きっとお兄ちゃんにもそのことを相談したんだと思う。途中からスッキリした顔をしていたので、あたし達の考えは合っているはずだ。
「今度レイラさんと会った時、2人で謝らないといけませんね」
「うん! お詫びのしるしとして、あたし達が作った料理をいっぱい食べてもらおう!」
「それはいい提案ですね! きっとレイラさんも喜んでくれるに違いありません!」
「それにお兄ちゃんもあたし達の料理を楽しみにしているはずだよ」
「そうですね。クリス君にも美味しい料理を振る舞って上げましょう」
お兄ちゃんはいつもあたし達の料理を美味しそうに食べていたので、きっと楽しみにしてくれていると思う。

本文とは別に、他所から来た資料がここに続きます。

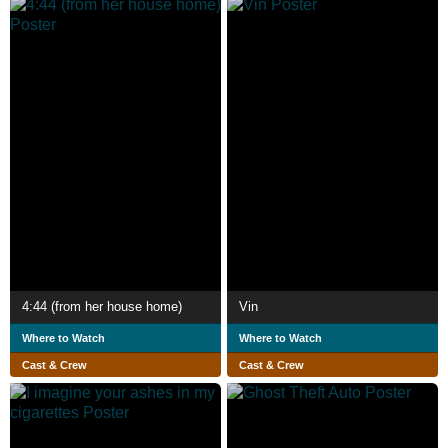
4:44 (from her house home)
Vin
Where to Watch
Where to Watch
Cast & Crew
Cast & Crew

授業終わりもあたしやノエルちゃんのことをチラチラと見ていたのでそうに違いない。
「でも、あたしがこの前ノエルちゃんに言った言葉は本当だよ」
「何の話ですか?」
「才能の話だよ。あたしは授業以外にも朝早く起きて毎日鍛錬してるけど、ノエルちゃんやレイラちゃんには全然追いつけない」
「‥‥‥‥」
「あたしも生まれ持った才能があれば、もっと剣術が上手くなれると思ったんだ。その気持ちだけは本当だよ」
ノエルちゃんとレイラちゃんは才能の塊と言ってもいいだろう。
入学したてなのにあれだけ技能があるのは生まれ持った才能に違いない。
「リリアさん」
「何?」
「せっかくですからリリアさんに聞いてもらいたいお話があります」
「お話?」
「そうです。今から話す事は他言無用でお願いします」
「わかった」
ノエルちゃんがこんなに改まって話すなんて珍しい。
一体あたしにどんな話をしてくれるんだろう。
これからノエルちゃんがする話をあたしは楽しみにしていた。